**THE TASK**
Using the data below, return the stretch from the line that contains "문의하기 (1466, 93)" through the line that contains "Mattermost 소개 (118, 233)", both included, exactly as it stands and nothing beyond it.

**INPUT DATA**
——————————

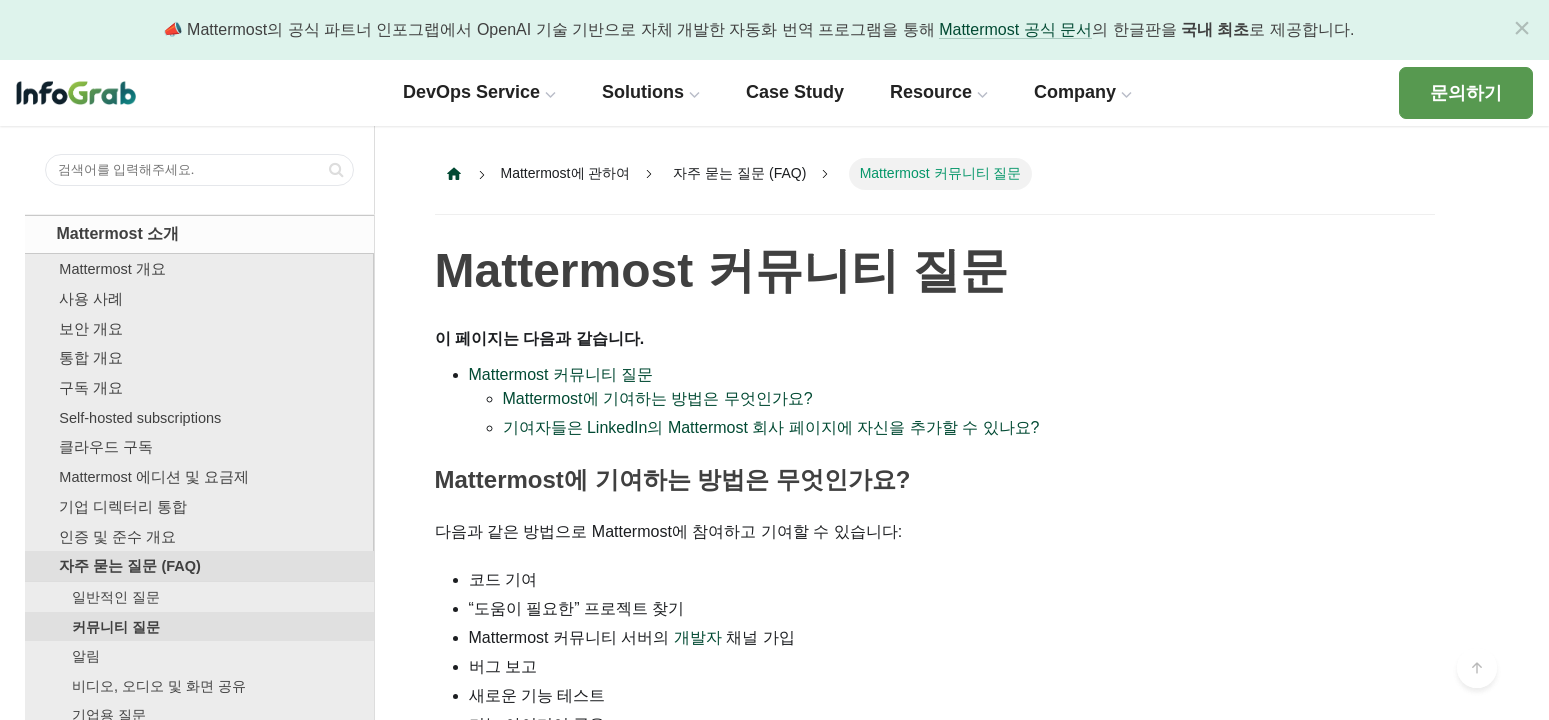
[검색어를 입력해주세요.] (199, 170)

——————————

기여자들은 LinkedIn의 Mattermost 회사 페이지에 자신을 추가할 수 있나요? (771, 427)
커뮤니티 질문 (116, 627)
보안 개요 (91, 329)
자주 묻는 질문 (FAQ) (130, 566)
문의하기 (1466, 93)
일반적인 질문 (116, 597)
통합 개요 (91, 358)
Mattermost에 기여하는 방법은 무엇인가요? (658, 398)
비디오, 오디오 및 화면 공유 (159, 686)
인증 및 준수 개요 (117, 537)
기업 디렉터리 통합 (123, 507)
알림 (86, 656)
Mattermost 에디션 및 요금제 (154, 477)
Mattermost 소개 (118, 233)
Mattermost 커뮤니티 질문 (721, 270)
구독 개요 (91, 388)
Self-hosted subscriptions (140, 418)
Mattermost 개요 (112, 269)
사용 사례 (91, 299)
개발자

——————————

**PROBLEM SOLUTION**
문의하기 (1466, 93)
일반적인 질문 (116, 597)
통합 개요 (91, 358)
Mattermost에 기여하는 방법은 무엇인가요? (658, 398)
비디오, 오디오 및 화면 공유 (159, 686)
인증 및 준수 개요 (117, 537)
기업 디렉터리 통합 (123, 507)
알림 (86, 656)
Mattermost 에디션 및 요금제 (154, 477)
Mattermost 소개 (118, 233)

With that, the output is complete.